In spite of Emma's devotion and care for him, he considered women inferior, and that view extended to ethnic minorities, although he supported the abolition of slavery. Darwin was,
"immersed in a competitive Whig culture, and enshrining its values in his science, he had no time for socialism".
While I am on the subject of Whigs, he became friends with his neighbours Sir John Lubbock and his son, also called Sir John, who was the grandfather of our own Lord Avebury.
Among his achievements, he introduced four bank holidays, which for many years were known as St Lubbock days. When I first met the noble Lord, Lord Avebury, 30 years ago, I suggested to him that we ought to revert to the original name of St Lubbock days. Especially we should do so today in view of the recent behaviour of the banks.
Sir John worshipped in the church in Downe Village until the vicar preached a rather uncharitable sermon attacking Darwin's theories. He then transferred his allegiance to Farnborough Church, where he was later buried.
As the noble and right reverend Lord, Lord Harries of Pentregarth, mentioned, Darwin was devastated by the death of his oldest daughter with typhoid in 1851. That seriously affected his faith, which was not exactly helped by subsequent opposition to his work from some parts of the religious world.

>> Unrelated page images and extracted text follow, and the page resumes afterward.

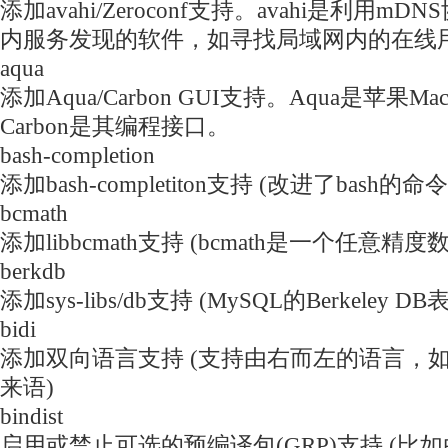
添加avahi/Zeroconf支持。avahi是利用
内服务发现的软件，如寻找局域网内的在线
aqua
添加Aqua/Carbon GUI支持。Aqua是苹果M
Carbon是其编程接口。
bash-completion
添加bash-completiton支持 (改进了bash的
bcmath
添加libbcmath支持 (bcmath是一个任意精
berkdb
添加sys-libs/db支持 (MySQL的Berkeley 
bidi
添加双向语言支持 (支持由右而左的语言，
来语)
bindist
启用或禁止可选的预编译包(GRP)支持 (比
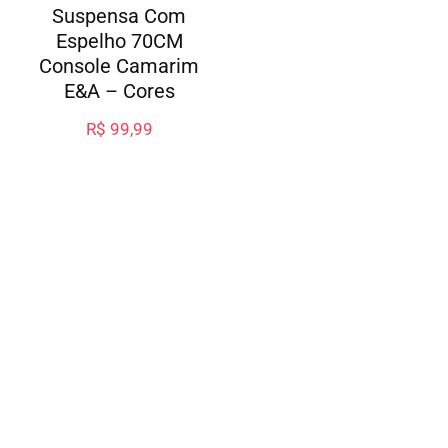
Suspensa Com
Espelho 70CM
Console Camarim
E&A – Cores
R$
99,99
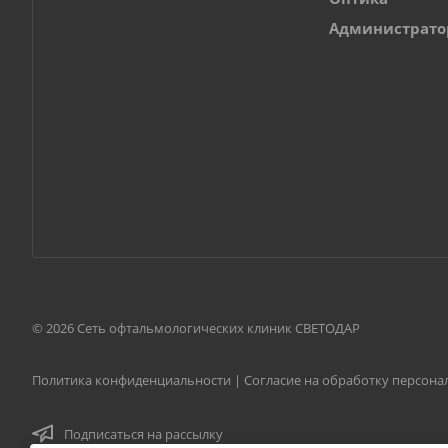
Администрат
© 2026 Сеть офтальмологических клиник СВЕТОДАР
Политика конфиденциальности
|
Согласие на обработку персон
Подписаться на рассылку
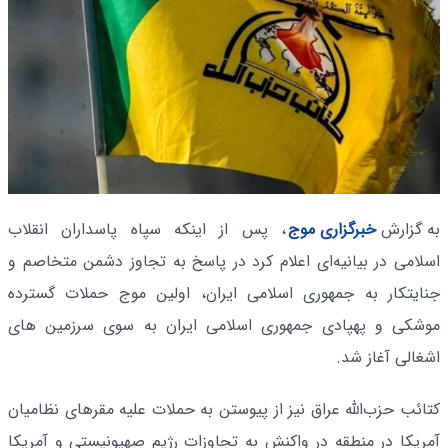
به گزارش
خبرگزاری موج
، پس از اینکه سپاه پاسداران انقلاب
اسلامی در بیانیه‌ای اعلام کرد در پاسخ به تجاوز دشمن متخاصم و
جنایتکار به جمهوری اسلامی ایران، اولین موج حملات گسترده
موشکی و پهپادی جمهوری اسلامی ایران به سوی سرزمین های
اشغالی آغاز شد.
کتائب حزب‌الله عراق نیز از پیوستن به حملات علیه مقرهای نظامیان
آمریکا در منطقه در واکنش به تجاوزات رژیم صهیونیستی و آمریکا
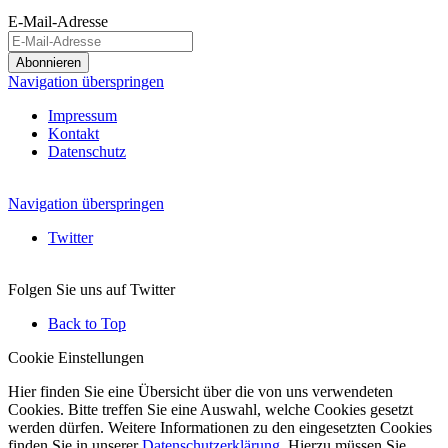
E-Mail-Adresse
Abonnieren
Navigation überspringen
Impressum
Kontakt
Datenschutz
Navigation überspringen
Twitter
Folgen Sie uns auf Twitter
Back to Top
Cookie Einstellungen
Hier finden Sie eine Übersicht über die von uns verwendeten
Cookies. Bitte treffen Sie eine Auswahl, welche Cookies gesetzt
werden dürfen. Weitere Informationen zu den eingesetzten Cookies
finden Sie in unserer
Datenschutzerklärung
. Hierzu müssen Sie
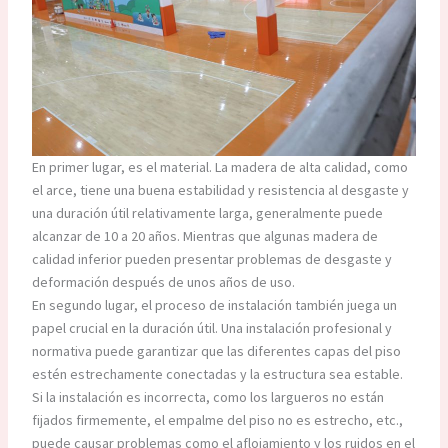
En primer lugar, es el material. La madera de alta calidad, como
el arce, tiene una buena estabilidad y resistencia al desgaste y
una duración útil relativamente larga, generalmente puede
alcanzar de 10 a 20 años. Mientras que algunas madera de
calidad inferior pueden presentar problemas de desgaste y
deformación después de unos años de uso.
En segundo lugar, el proceso de instalación también juega un
papel crucial en la duración útil. Una instalación profesional y
normativa puede garantizar que las diferentes capas del piso
estén estrechamente conectadas y la estructura sea estable.
Si la instalación es incorrecta, como los largueros no están
fijados firmemente, el empalme del piso no es estrecho, etc.,
puede causar problemas como el aflojamiento y los ruidos en el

In 1869, Professor Huxley was at a party in the house of John Knowles in Clapham Common where he coined the term agnostic, which he took from St Paul's reference to the Greek altar to an unknown God. He denied that he was an atheist, but he exhorted all men to know how little they knew and said that the origin of all things must be unknown and unknowable.
Darwin himself was not anti-Christian, but had problems with several doctrines, as the noble Lord, Lord Lea of Crondall, mentioned. I very much agree with what my noble friend Lord Jenkin of Roding and his great-grandfather, Professor Fleeming Jenkin, said about Darwinism and Christianity.
Charles Darwin rarely ventured out in public, but he was visited by a philosopher from Harvard called John Fiske, who went to see him in Down House. He described him as,
"the dearest sweetest old grandpa that ever was".
Prime Minister Gladstone visited Charles at Down House for several hours. When he left, Charles said:
"What an honour that such a great man should come to visit me!".
Charles Darwin was one of our greatest scientists, a charming, courteous and honest gentleman.